>>

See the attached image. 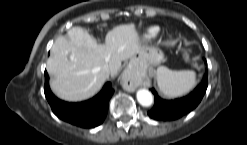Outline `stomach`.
<instances>
[{"mask_svg": "<svg viewBox=\"0 0 247 145\" xmlns=\"http://www.w3.org/2000/svg\"><path fill=\"white\" fill-rule=\"evenodd\" d=\"M163 61V52L158 48L150 47L131 58L129 69L137 73H144Z\"/></svg>", "mask_w": 247, "mask_h": 145, "instance_id": "stomach-1", "label": "stomach"}]
</instances>
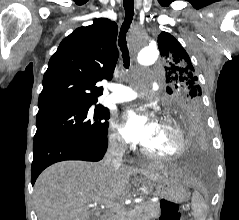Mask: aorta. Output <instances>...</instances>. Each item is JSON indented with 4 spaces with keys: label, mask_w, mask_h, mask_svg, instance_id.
Returning a JSON list of instances; mask_svg holds the SVG:
<instances>
[{
    "label": "aorta",
    "mask_w": 239,
    "mask_h": 220,
    "mask_svg": "<svg viewBox=\"0 0 239 220\" xmlns=\"http://www.w3.org/2000/svg\"><path fill=\"white\" fill-rule=\"evenodd\" d=\"M158 57V50L155 46H142L140 53H138V62L140 65L148 66L156 61Z\"/></svg>",
    "instance_id": "762f6f07"
}]
</instances>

<<

Problem description: Transcribe word for word only the lines from the one with "Mask: aorta. Output" through the end of the listing; every picture is to be omitted.

Output for this task:
Mask: aorta. Output <instances>...</instances>. Each item is JSON indented with 4 spaces with keys: label, mask_w, mask_h, mask_svg, instance_id.
Returning a JSON list of instances; mask_svg holds the SVG:
<instances>
[{
    "label": "aorta",
    "mask_w": 239,
    "mask_h": 220,
    "mask_svg": "<svg viewBox=\"0 0 239 220\" xmlns=\"http://www.w3.org/2000/svg\"><path fill=\"white\" fill-rule=\"evenodd\" d=\"M158 57V50L155 46H142L140 53H138V62L140 65L148 66L156 61Z\"/></svg>",
    "instance_id": "762f6f07"
}]
</instances>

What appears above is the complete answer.